Afterward, the man - who declined to go on tape - said he just wanted to put this all behind him for the sake of his daughter. But 18 others facing charges are preparing for more of a fight. They have entered "not guilty" pleas.
"And one of the reasons for that is because we want to preserve our clients' right to jury trial," says Tim Zerillo, who represents three clients in the Kennebunk prostitution case. Zerillo says this is typical in misdemeanor cases because it's often impossible to know early in the game - when lawyers don't have all the evidence in hand - what will be best for clients.
The question remains how many other defendants will make the same request, and what effect it will have on the courts. Attorney Stephen Schwartz, who is representing nine people in the case, says it could be significant.
"You know, if dozens of people are all of a sudden on a jury trial list, I think it would take months and months, and well more than a year, it seems to me, before all of the cases were able to be tried," Schwartz says. "So in that regard, I think there is a risk that it could clog up the system."
Schwartz and other attorneys say clogging the system is not their intent. It's ultimately up to their clients whether to go with a jury trial. It's a personal decision, says attorney Tim Zerillo, and he thinks it's unlikely many will choose that route because of the attention it would generate.

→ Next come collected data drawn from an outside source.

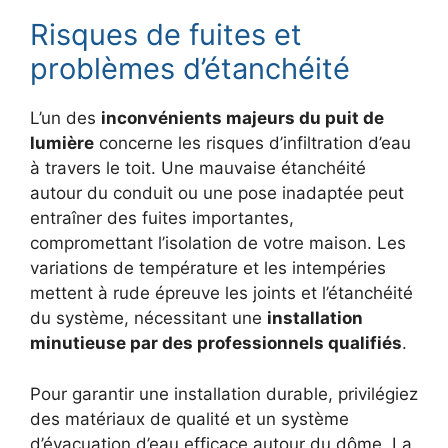
Risques de fuites et
problèmes d’étanchéité
L’un des
inconvénients majeurs du puit de
lumière
concerne les risques d’infiltration d’eau
à travers le toit. Une mauvaise étanchéité
autour du conduit ou une pose inadaptée peut
entraîner des fuites importantes,
compromettant l’isolation de votre maison. Les
variations de température et les intempéries
mettent à rude épreuve les joints et l’étanchéité
du système, nécessitant une
installation
minutieuse par des professionnels qualifiés
.
Pour garantir une installation durable, privilégiez
des matériaux de qualité et un système
d’évacuation d’eau efficace autour du dôme. La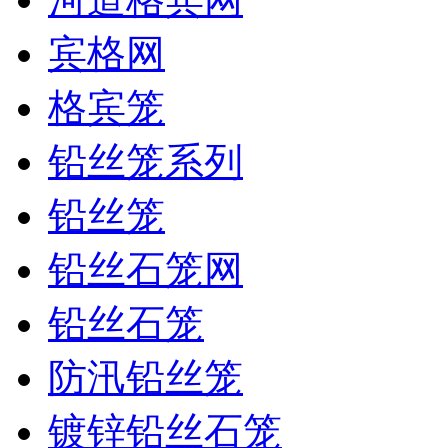
宾格网
格宾笼
铅丝笼系列
铅丝笼
铅丝石笼网
铅丝石笼
防汛铅丝笼
镀锌铅丝石笼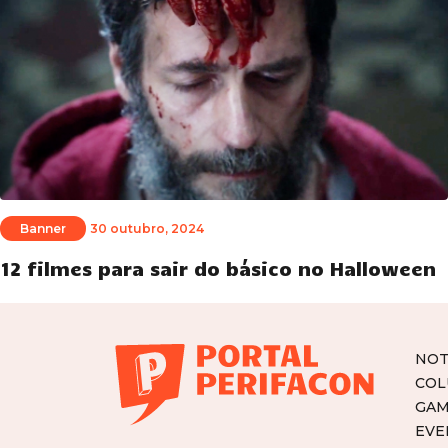
Banner
30 outubro, 2024
12 filmes para sair do básico no Halloween
NOT
COL
GAM
EVE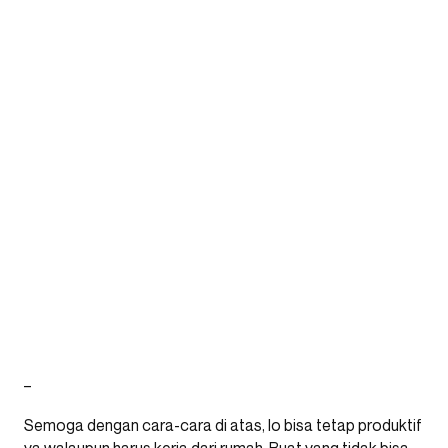
_
Semoga dengan cara-cara di atas, lo bisa tetap produktif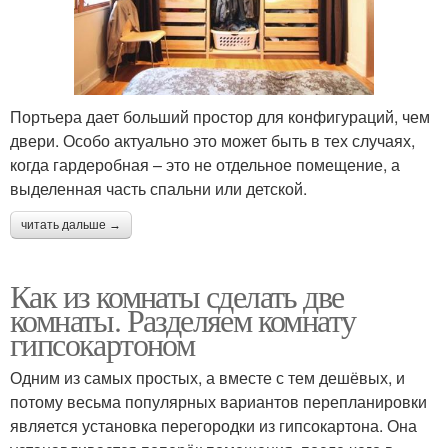
Портьера дает больший простор для конфигураций, чем
двери. Особо актуально это может быть в тех случаях,
когда гардеробная – это не отдельное помещение, а
выделенная часть спальни или детской.
читать дальше →
Как из комнаты сделать две
комнаты. Разделяем комнату
гипсокартоном
Одним из самых простых, а вместе с тем дешёвых, и
потому весьма популярных вариантов перепланировки
является установка перегородки из гипсокартона. Она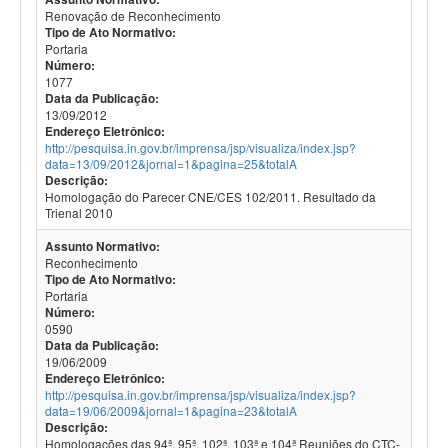
Renovação de Reconhecimento
Tipo de Ato Normativo:
Portaria
Número:
1077
Data da Publicação:
13/09/2012
Endereço Eletrônico:
http://pesquisa.in.gov.br/imprensa/jsp/visualiza/index.jsp?
data=13/09/2012&jornal=1&pagina=25&totalA
Descrição:
Homologação do Parecer CNE/CES 102/2011. Resultado da
Trienal 2010
Assunto Normativo:
Reconhecimento
Tipo de Ato Normativo:
Portaria
Número:
0590
Data da Publicação:
19/06/2009
Endereço Eletrônico:
http://pesquisa.in.gov.br/imprensa/jsp/visualiza/index.jsp?
data=19/06/2009&jornal=1&pagina=23&totalA
Descrição:
Homologações das 94ª, 95ª, 102ª, 103ª e 104ª Reuniões do CTC-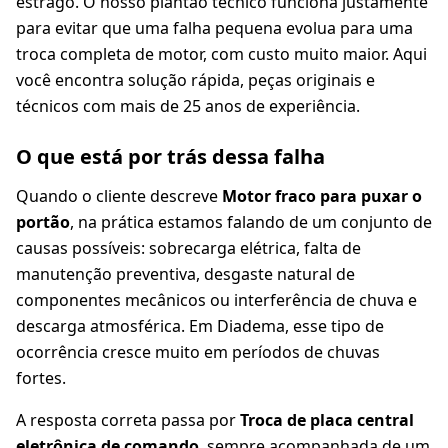
estrago. O nosso plantão técnico funciona justamente
para evitar que uma falha pequena evolua para uma
troca completa de motor, com custo muito maior. Aqui
você encontra solução rápida, peças originais e
técnicos com mais de 25 anos de experiência.
O que está por trás dessa falha
Quando o cliente descreve
Motor fraco para puxar o
portão
, na prática estamos falando de um conjunto de
causas possíveis: sobrecarga elétrica, falta de
manutenção preventiva, desgaste natural de
componentes mecânicos ou interferência de chuva e
descarga atmosférica. Em Diadema, esse tipo de
ocorrência cresce muito em períodos de chuvas
fortes.
A resposta correta passa por
Troca de placa central
eletrônica de comando
, sempre acompanhada de um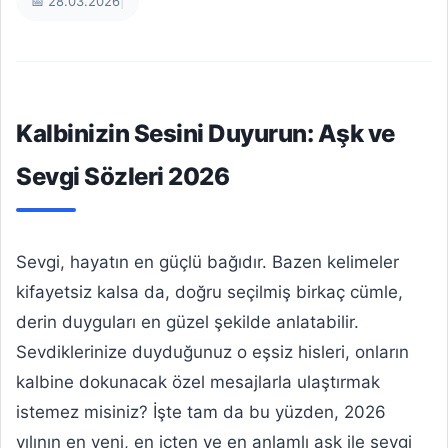
📅 28.03.2026
|
Kalbinizin Sesini Duyurun: Aşk ve
Sevgi Sözleri 2026
Sevgi, hayatın en güçlü bağıdır. Bazen kelimeler
kifayetsiz kalsa da, doğru seçilmiş birkaç cümle,
derin duyguları en güzel şekilde anlatabilir.
Sevdiklerinize duyduğunuz o eşsiz hisleri, onların
kalbine dokunacak özel mesajlarla ulaştırmak
istemez misiniz? İşte tam da bu yüzden, 2026
yılının en yeni, en içten ve en anlamlı aşk ile sevgi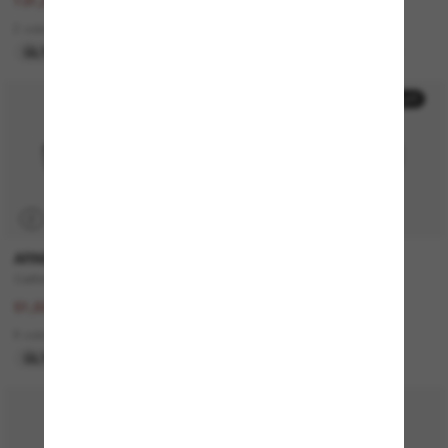
263,00€
131,00€
131,50€
65,50€
2 colors
7 colors
ÚLTIMA OPORTUNIDAD
ÚLTIMA OPORTUNIDAD
50% off
50% off
P
P
ARNETTE
PERSOL
Catfish
PO3306S
103,00€
260,00€
51,50€
130,00€
8 colors
4 colors
ÚLTIMA OPORTUNIDAD
SOLO ONLINE
30% off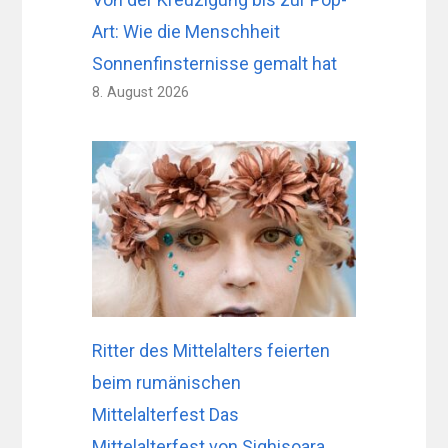
Art: Wie die Menschheit
Sonnenfinsternisse gemalt hat
8. August 2026
Ritter des Mittelalters feierten
beim rumänischen
Mittelalterfest Das
Mittelalterfest von Sighisoara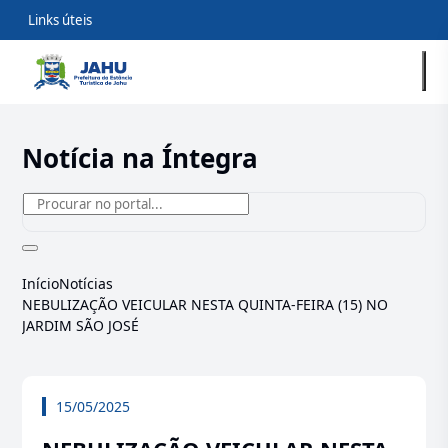
Links úteis
Notícia na Íntegra
Início
Notícias
NEBULIZAÇÃO VEICULAR NESTA QUINTA-FEIRA (15) NO
JARDIM SÃO JOSÉ
15/05/2025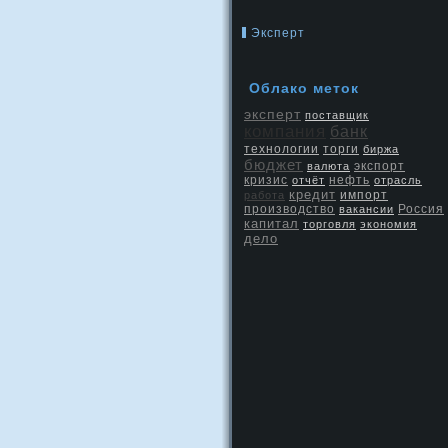
Эксперт
Облако меток
эксперт
поставщик
компания
банк
технологии
торги
биржа
бюджет
экспорт
валюта
кризис
нефть
отчёт
отрасль
кредит
работа
импорт
производство
Россия
вакансии
капитал
торговля
экономия
дело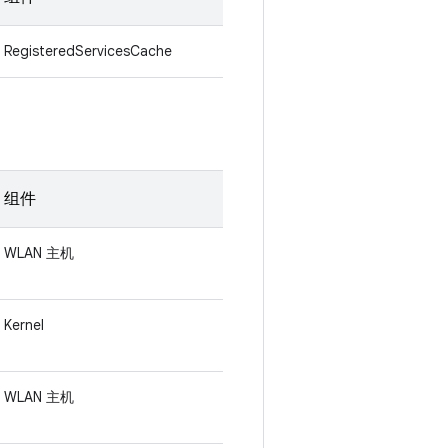
RegisteredServicesCache
组件
WLAN 主机
Kernel
WLAN 主机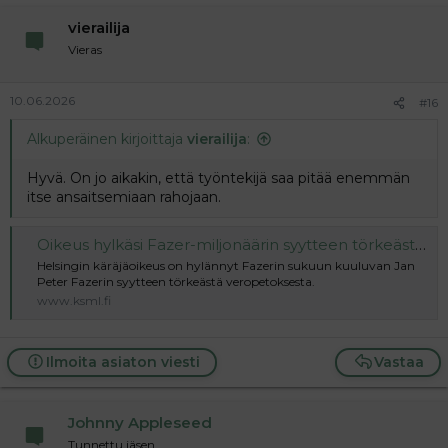
vierailija
Vieras
10.06.2026
#16
Alkuperäinen kirjoittaja
vierailija
:
Hyvä. On jo aikakin, että työntekijä saa pitää enemmän
itse ansaitsemiaan rahojaan.
Oikeus hylkäsi Fazer-miljonäärin syytteen törkeästä veropetoksesta
Helsingin käräjäoikeus on hylännyt Fazerin sukuun kuuluvan Jan
Peter Fazerin syytteen törkeästä veropetoksesta.
www.ksml.fi
Ilmoita asiaton viesti
Vastaa
Johnny Appleseed
Tunnettu jäsen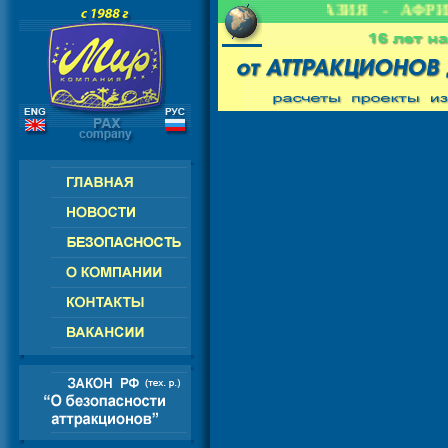
 - СНГ - ЕВРОПА - АМЕРИКА - АЗИЯ - АФРИК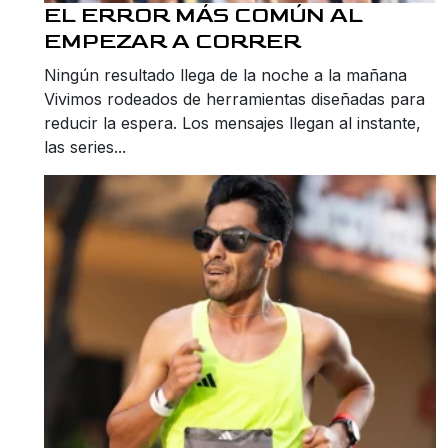
EL ERROR MÁS COMÚN AL
EMPEZAR A CORRER
Ningún resultado llega de la noche a la mañana
Vivimos rodeados de herramientas diseñadas para
reducir la espera. Los mensajes llegan al instante,
las series...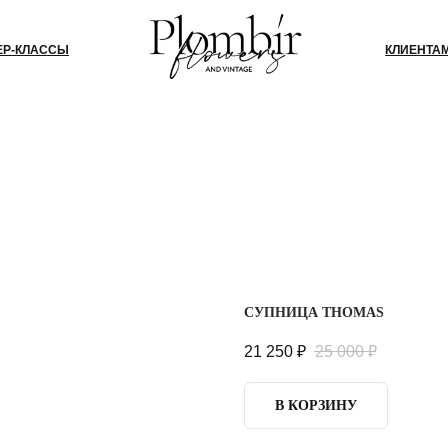
СЫ
КЛИЕНТАМ
БЛОГ
КО
СУПНИЦА THOMAS
21 250
₽
25 000
₽
В КОРЗИНУ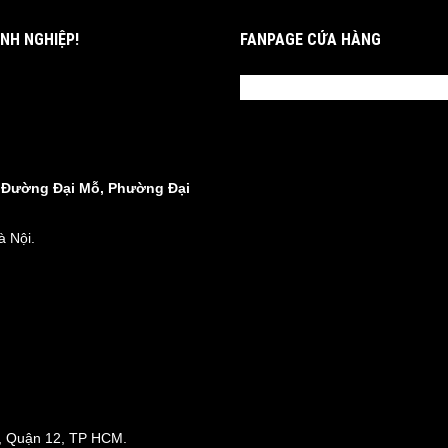
NH NGHIỆP!
FANPAGE CỬA HÀNG
8 Đường Đại Mỗ, Phường Đại
 Nội.
, Quận 12, TP HCM.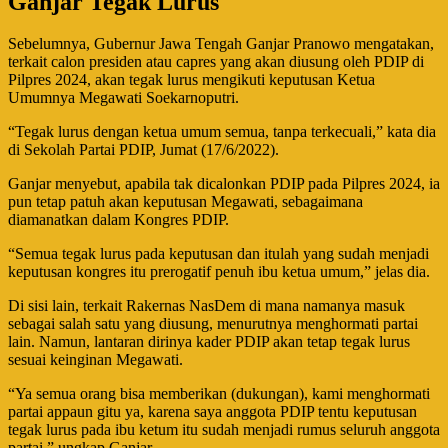
Ganjar Tegak Lurus
Sebelumnya, Gubernur Jawa Tengah Ganjar Pranowo mengatakan,
terkait calon presiden atau capres yang akan diusung oleh PDIP di
Pilpres 2024, akan tegak lurus mengikuti keputusan Ketua
Umumnya Megawati Soekarnoputri.
“Tegak lurus dengan ketua umum semua, tanpa terkecuali,” kata dia
di Sekolah Partai PDIP, Jumat (17/6/2022).
Ganjar menyebut, apabila tak dicalonkan PDIP pada Pilpres 2024, ia
pun tetap patuh akan keputusan Megawati, sebagaimana
diamanatkan dalam Kongres PDIP.
“Semua tegak lurus pada keputusan dan itulah yang sudah menjadi
keputusan kongres itu prerogatif penuh ibu ketua umum,” jelas dia.
Di sisi lain, terkait Rakernas NasDem di mana namanya masuk
sebagai salah satu yang diusung, menurutnya menghormati partai
lain. Namun, lantaran dirinya kader PDIP akan tetap tegak lurus
sesuai keinginan Megawati.
“Ya semua orang bisa memberikan (dukungan), kami menghormati
partai appaun gitu ya, karena saya anggota PDIP tentu keputusan
tegak lurus pada ibu ketum itu sudah menjadi rumus seluruh anggota
partai,” ungkap Ganjar.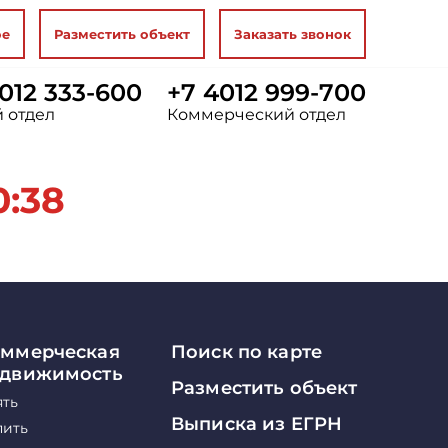
ое
Разместить объект
Заказать звонок
012 333-600
+7 4012 999-700
 отдел
Коммерческий отдел
0:38
ммерческая
Поиск по карте
едвижимость
Разместить объект
ять
Выписка из ЕГРН
пить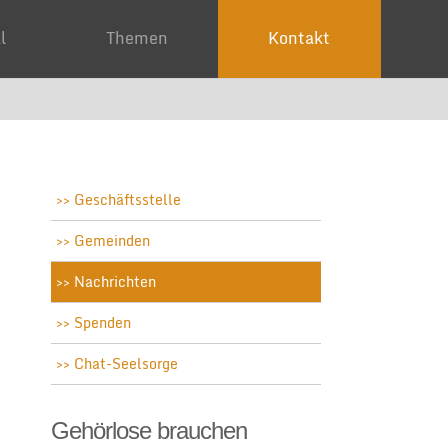
ial
Themen
Kontakt
Geschäftsstelle
Gemeinden
Nachrichten
Spenden
Chat-Seelsorge
Gehörlose brauchen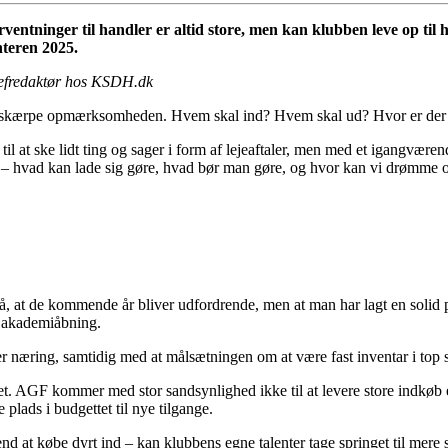
rventninger til handler er altid store, men kan klubben leve op ti
nteren 2025.
hefredaktør hos KSDH.dk
il at skærpe opmærksomheden. Hvem skal ind? Hvem skal ud? Hvor er der
il at ske lidt ting og sager i form af lejeaftaler, men med et igangvær
 – hvad kan lade sig gøre, hvad bør man gøre, og hvor kan vi drømme 
 på, at de kommende år bliver udfordrende, men at man har lagt en solid
mt akademiåbning.
r næring, samtidig med at målsætningen om at være fast inventar i top s
. AGF kommer med stor sandsynlighed ikke til at levere store indkøb elle
plads i budgettet til nye tilgange.
 end at købe dyrt ind – kan klubbens egne talenter tage springet til me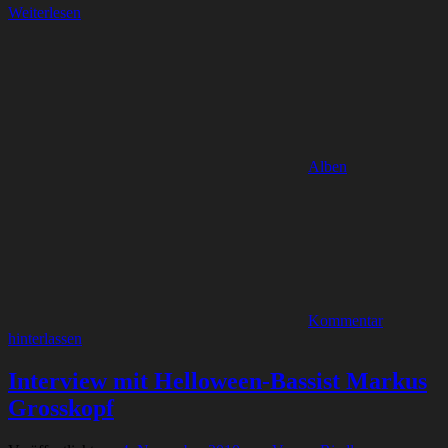
Weiterlesen
Alben
Kommentar
hinterlassen
Interview mit Helloween-Bassist Markus
Grosskopf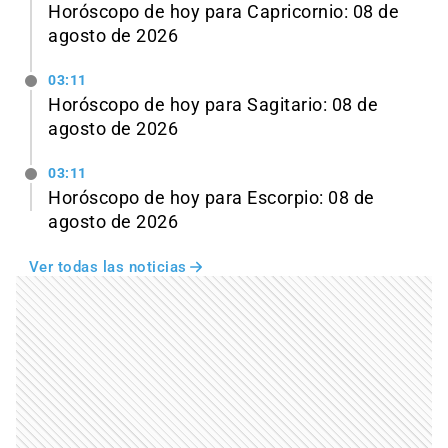
Horóscopo de hoy para Capricornio: 08 de
agosto de 2026
03:11
Horóscopo de hoy para Sagitario: 08 de
agosto de 2026
03:11
Horóscopo de hoy para Escorpio: 08 de
agosto de 2026
Ver todas las noticias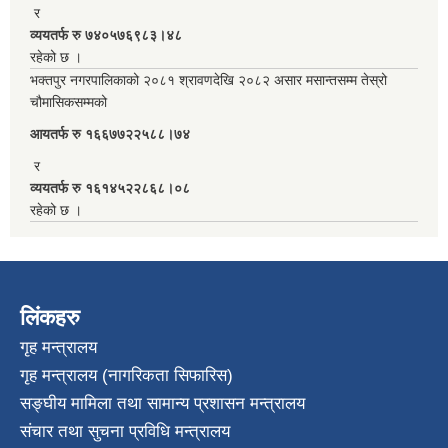
र
व्ययतर्फ रु ७४०५७६९८३।४८
रहेको छ ।
भक्तपुर नगरपालिकाको २०८१ श्रावणदेखि २०८२ असार मसान्तसम्म तेस्रो
चौमासिकसम्मको
आयतर्फ रु‌ १६६७७२२५८८।७४
र
व्ययतर्फ रु १६१४५२२८६८।०८
रहेको छ ।
लिंकहरु
गृह मन्त्रालय
गृह मन्त्रालय (नागरिकता सिफारिस)
सङ्घीय मामिला तथा सामान्य प्रशासन मन्त्रालय
संचार तथा सुचना प्रविधि मन्त्रालय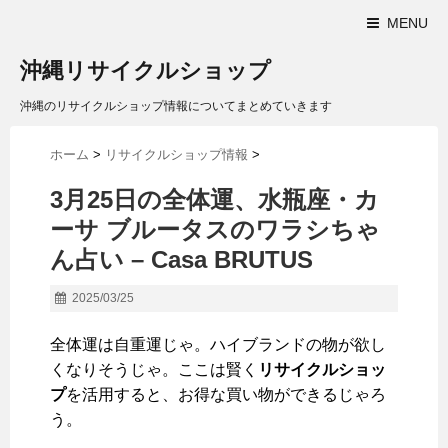
MENU
沖縄リサイクルショップ
沖縄のリサイクルショップ情報についてまとめていきます
ホーム
>
リサイクルショップ情報
>
3月25日の全体運、水瓶座・カ
ーサ ブルータスのワラシちゃ
ん占い – Casa BRUTUS
2025/03/25
全体運は自重運じゃ。ハイブランドの物が欲し
くなりそうじゃ。ここは賢く
リサイクルショッ
プ
を活用すると、お得な買い物ができるじゃろ
う。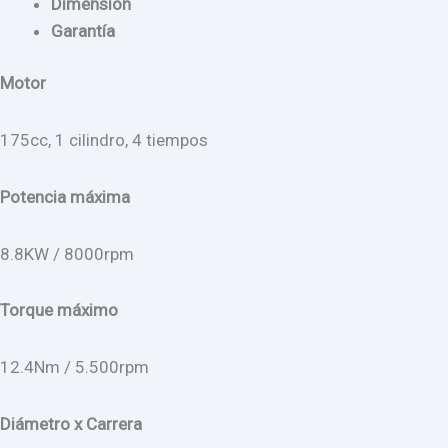
Dimensión
Garantía
Motor
175cc, 1 cilindro, 4 tiempos
Potencia máxima
8.8KW / 8000rpm
Torque máximo
12.4Nm / 5.500rpm
Diámetro x Carrera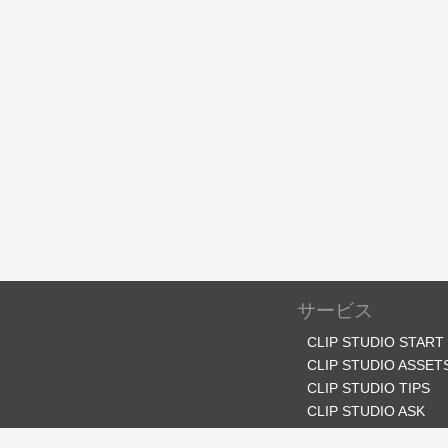
サービス
CLIP STUDIO START
CLIP STUDIO ASSET
CLIP STUDIO TIPS
CLIP STUDIO ASK
CLIP STUDIO SHARE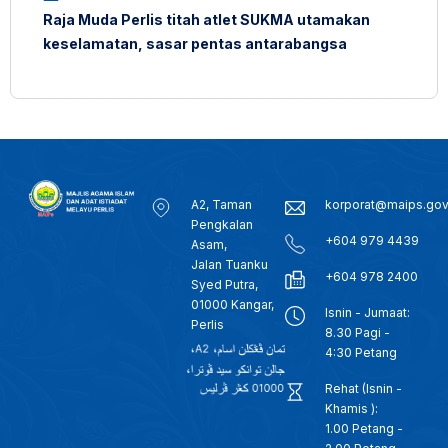
Raja Muda Perlis titah atlet SUKMA utamakan
keselamatan, sasar pentas antarabangsa
A2, Taman
korporat@maips.go
Pengkalan
+604 979 4439
Asam,
Jalan Tuanku
+604 978 2400
Syed Putra,
01000 Kangar,
Isnin - Jumaat:
Perlis
8.30 Pagi -
4:30 Petang
Rehat (Isnin -
Khamis ):
1.00 Petang -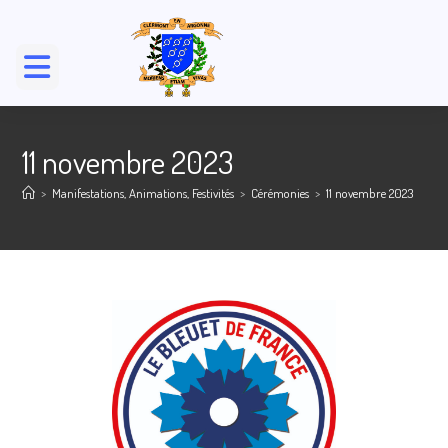
11 novembre 2023
>
Manifestations, Animations, Festivités
>
Cérémonies
>
11 novembre 2023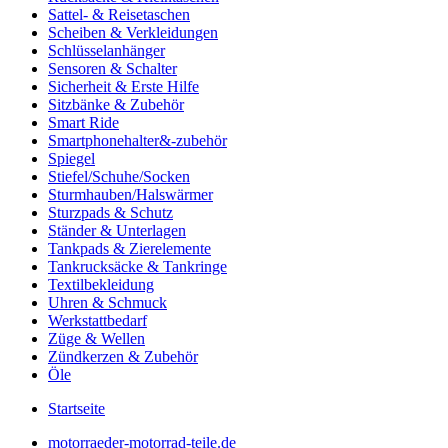
Sattel- & Reisetaschen
Scheiben & Verkleidungen
Schlüsselanhänger
Sensoren & Schalter
Sicherheit & Erste Hilfe
Sitzbänke & Zubehör
Smart Ride
Smartphonehalter&-zubehör
Spiegel
Stiefel/Schuhe/Socken
Sturmhauben/Halswärmer
Sturzpads & Schutz
Ständer & Unterlagen
Tankpads & Zierelemente
Tankrucksäcke & Tankringe
Textilbekleidung
Uhren & Schmuck
Werkstattbedarf
Züge & Wellen
Zündkerzen & Zubehör
Öle
Startseite
motorraeder-motorrad-teile.de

"This is somewhere in the realm between a drunk driving charge and a speeding ticket, is where engaging a prostitute falls," Zerillo says. "These guys are being punished by virtue of their names being in the paper and in the news, much more than what would normally be punished for this type of case."
Even if cases don't go to jury, the courts will be busy dealing with various motions attorneys may file on behalf of their clients. Attorney Stephen Schwartz says at this point, everything is on the table for how these cases will proceed.
"I've heard that most of the York County judges have recused themselves, based on their proximity to the cases geographically, if nothing else," Schwatz says. "So there are lots of different possibilities with respect to the dispositiion of what I believe will amount to dozens and dozens of cases that are going to be coming up to Superior Court."
The next court date for those charged in the prostitution case is December 19th.